Posted on 01/30/2006 8:02:44 AM PST by Wrangler22

The latest attack by the Democrats on the Bush Administration has come under the name “NSA Spying Scandal”. Only the American Left can go from crying out that Bush failed to “connect the dots” before September 11th, to a full scale attempt to prevent him from preventing future attacks on this Nation. A glance back at American history will provide precedent for the President’s war powers and a view at how other Presidents used them.

Lincoln: During the American Civil War, President Abraham Lincoln suspended Habeas corpus on April 27, 1861. President Lincoln took this action in Maryland and several midwestern states in response to riots, local militia actions.

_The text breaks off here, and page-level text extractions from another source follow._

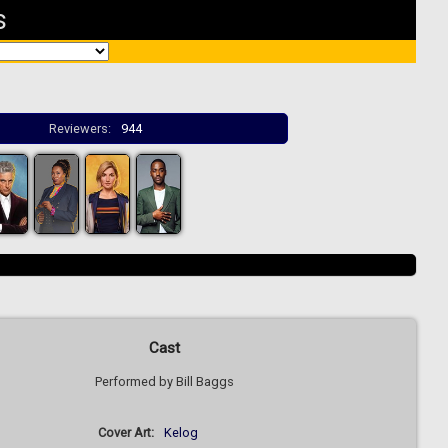
s
Reviewers:
944
Cast
Performed by Bill Baggs
Cover Art:
Kelog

In addition he was concern over the threat that the Southern slave state of Maryland would secede from the Union leaving the nation's capital, Washington, D.C., in the South.

Lincoln was repsponding to requests by his generals to set up military courts to rein in Peace Democrats, called "Copperheads", and those in the Union who supported the Confederate cause. Naturally his suspension Habeas corpus was challenged in court and overturned by the U.S. Circuit Court in Maryland and Supreme Court Chief Justice Roger B. Taney. Putting the Nation before partisan politics, Lincoln ignored Taney's order.

FDR: Democrat icon Roosevelt was not above suspending civil liberties in the Wake of Pearl Harbor. Following Pearl Harbor, Roosevelt was under tremendous pressure intern the estimated 120,000 people of Japanese origin or descent living in California on the grounds that they were a threat to security. Among those who oppposed internment was FBI Director J. Edgar Hoover, who said that there was no evidence of Japanese-American involvement in espionage or sabotage. The Supreme Court upheld the legality of the executive order, which remained in force until December 1944.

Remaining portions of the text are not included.